Talking About Money, Success, and the Things That Shape Us

The holiday season has a way of putting us back in close proximity with our nuclear and extended families. Old stories resurface. Familiar dynamics reappear. We’re reminded, sometimes subtly and sometimes very directly, of the beliefs we grew up with and the ones that shaped us.

It can also be a quiet opportunity to pause and ask a different set of questions.

  • What did we inherit emotionally, culturally, or practically?

  • What do we want to carry forward?

  • What do we want to pass on, more intentionally, to our children?

For parents raising children in any kind of privilege, these questions matter, and they often benefit from being addressed earlier rather than later.

I regularly work with next-generation adults who are capable and motivated, but feel stuck or second-guess themselves because money, success, and expectations were never clearly named in their families. The confusion shows up years later, in their careers, relationships, and sense of confidence.

The families who seem to navigate this best tend to focus on a few shared conversations early on.

Acknowledge wealth and privilege, without shame or secrecy.

If children don’t know they are wealthy, it becomes very difficult for them to be emotionally prepared for wealth, or to grow into confident, responsible stewards of it.

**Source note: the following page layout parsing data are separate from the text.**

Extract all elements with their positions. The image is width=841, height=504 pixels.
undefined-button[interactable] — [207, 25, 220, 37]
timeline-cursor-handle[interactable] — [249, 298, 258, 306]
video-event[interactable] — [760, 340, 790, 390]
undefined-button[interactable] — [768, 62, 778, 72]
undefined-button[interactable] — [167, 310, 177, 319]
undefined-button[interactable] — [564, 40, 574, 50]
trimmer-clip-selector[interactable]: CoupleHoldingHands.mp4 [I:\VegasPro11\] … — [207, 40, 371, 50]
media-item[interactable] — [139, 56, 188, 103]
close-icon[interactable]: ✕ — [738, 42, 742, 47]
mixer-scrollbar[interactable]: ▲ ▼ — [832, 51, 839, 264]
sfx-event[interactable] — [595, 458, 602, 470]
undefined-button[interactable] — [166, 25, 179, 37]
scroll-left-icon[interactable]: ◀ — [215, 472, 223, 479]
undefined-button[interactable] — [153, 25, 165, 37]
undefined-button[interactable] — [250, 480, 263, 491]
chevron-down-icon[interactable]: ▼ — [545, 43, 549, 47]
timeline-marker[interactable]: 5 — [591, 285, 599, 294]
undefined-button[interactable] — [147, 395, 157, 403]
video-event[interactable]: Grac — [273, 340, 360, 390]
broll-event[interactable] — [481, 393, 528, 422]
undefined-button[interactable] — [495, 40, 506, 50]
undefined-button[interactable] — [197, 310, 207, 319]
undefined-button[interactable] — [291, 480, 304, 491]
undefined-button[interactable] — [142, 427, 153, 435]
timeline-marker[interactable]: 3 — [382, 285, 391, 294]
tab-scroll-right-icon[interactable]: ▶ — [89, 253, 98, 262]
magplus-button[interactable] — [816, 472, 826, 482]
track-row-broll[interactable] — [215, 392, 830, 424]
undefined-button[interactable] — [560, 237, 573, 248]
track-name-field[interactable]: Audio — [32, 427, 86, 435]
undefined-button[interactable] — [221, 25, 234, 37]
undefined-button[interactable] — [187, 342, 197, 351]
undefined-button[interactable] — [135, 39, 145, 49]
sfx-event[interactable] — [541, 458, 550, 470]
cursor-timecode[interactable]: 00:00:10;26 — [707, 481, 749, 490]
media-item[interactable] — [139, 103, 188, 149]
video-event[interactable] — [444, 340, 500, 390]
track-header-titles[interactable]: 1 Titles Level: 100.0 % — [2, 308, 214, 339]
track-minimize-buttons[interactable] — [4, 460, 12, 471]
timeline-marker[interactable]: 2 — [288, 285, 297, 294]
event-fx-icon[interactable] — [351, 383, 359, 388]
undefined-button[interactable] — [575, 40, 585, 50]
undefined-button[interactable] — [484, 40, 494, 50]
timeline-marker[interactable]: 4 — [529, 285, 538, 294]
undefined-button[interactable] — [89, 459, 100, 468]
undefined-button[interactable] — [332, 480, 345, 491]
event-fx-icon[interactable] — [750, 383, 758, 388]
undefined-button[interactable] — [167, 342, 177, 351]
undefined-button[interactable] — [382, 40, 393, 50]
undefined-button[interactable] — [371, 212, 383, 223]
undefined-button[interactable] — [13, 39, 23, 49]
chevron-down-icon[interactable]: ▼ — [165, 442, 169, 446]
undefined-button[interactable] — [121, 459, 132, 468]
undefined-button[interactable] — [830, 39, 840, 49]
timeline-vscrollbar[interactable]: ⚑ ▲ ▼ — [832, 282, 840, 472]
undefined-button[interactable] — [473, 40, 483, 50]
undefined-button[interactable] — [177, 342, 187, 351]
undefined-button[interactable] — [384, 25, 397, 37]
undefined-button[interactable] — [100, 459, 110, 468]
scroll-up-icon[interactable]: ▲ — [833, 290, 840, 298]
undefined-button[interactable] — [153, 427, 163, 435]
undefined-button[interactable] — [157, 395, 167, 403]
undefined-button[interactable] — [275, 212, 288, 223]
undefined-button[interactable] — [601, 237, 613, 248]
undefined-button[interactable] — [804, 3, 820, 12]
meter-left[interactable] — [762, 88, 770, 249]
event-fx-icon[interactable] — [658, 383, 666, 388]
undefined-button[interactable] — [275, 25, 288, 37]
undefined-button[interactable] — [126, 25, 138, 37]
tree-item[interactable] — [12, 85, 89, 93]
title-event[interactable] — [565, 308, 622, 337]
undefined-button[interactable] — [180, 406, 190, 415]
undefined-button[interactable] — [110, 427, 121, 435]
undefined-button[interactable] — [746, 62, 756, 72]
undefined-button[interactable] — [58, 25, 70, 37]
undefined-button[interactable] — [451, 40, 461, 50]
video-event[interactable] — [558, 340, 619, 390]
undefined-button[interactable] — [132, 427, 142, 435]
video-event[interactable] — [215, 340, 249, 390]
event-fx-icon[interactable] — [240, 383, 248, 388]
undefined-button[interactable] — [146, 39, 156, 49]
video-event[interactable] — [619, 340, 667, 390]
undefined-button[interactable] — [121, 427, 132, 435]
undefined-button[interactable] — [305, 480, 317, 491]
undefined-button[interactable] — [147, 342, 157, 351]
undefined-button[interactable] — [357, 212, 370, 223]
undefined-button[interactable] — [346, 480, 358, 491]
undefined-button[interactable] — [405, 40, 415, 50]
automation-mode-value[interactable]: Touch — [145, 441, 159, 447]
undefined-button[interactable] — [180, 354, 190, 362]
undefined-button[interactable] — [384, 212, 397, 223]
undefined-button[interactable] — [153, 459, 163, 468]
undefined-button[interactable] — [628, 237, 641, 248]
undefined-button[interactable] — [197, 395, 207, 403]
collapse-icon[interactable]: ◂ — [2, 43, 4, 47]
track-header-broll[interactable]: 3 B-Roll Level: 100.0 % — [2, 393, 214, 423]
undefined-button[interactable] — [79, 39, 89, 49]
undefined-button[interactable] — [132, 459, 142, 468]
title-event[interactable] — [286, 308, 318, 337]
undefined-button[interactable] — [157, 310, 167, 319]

Explain what wealth actually means, in practical terms. 

That includes:

  • Naming that privilege does not make someone better than anyone else, just extremely lucky

  • Being clear that having means allows access to experiences others may not have, such as:

    • educational opportunities

    • time and resources to explore interests and passions

    • travel and exposure to different ways of living

    • capital that can enable entrepreneurial risk, flexibility in career paths, or meaningful philanthropy

It also means helping children understand that money is a tool they have been, or will be, given. One that deserves gratitude, respect, and thoughtful consideration in how it’s used.

Define what “success” and expectations actually mean in your family.

Talk about it explicitly.

If children are likely to inherit money, clarity around expectations matters more than reassurance.

In many families, there may be substantial trust funds or inheritances, and at the same time, it may not be enough for future generations to fully sustain the lifestyle they’ve grown up with unless they also earn. Naming this clearly is an act of kindness.

For example:

  • Will they need to earn in order to maintain something close to the quality of life they were raised in?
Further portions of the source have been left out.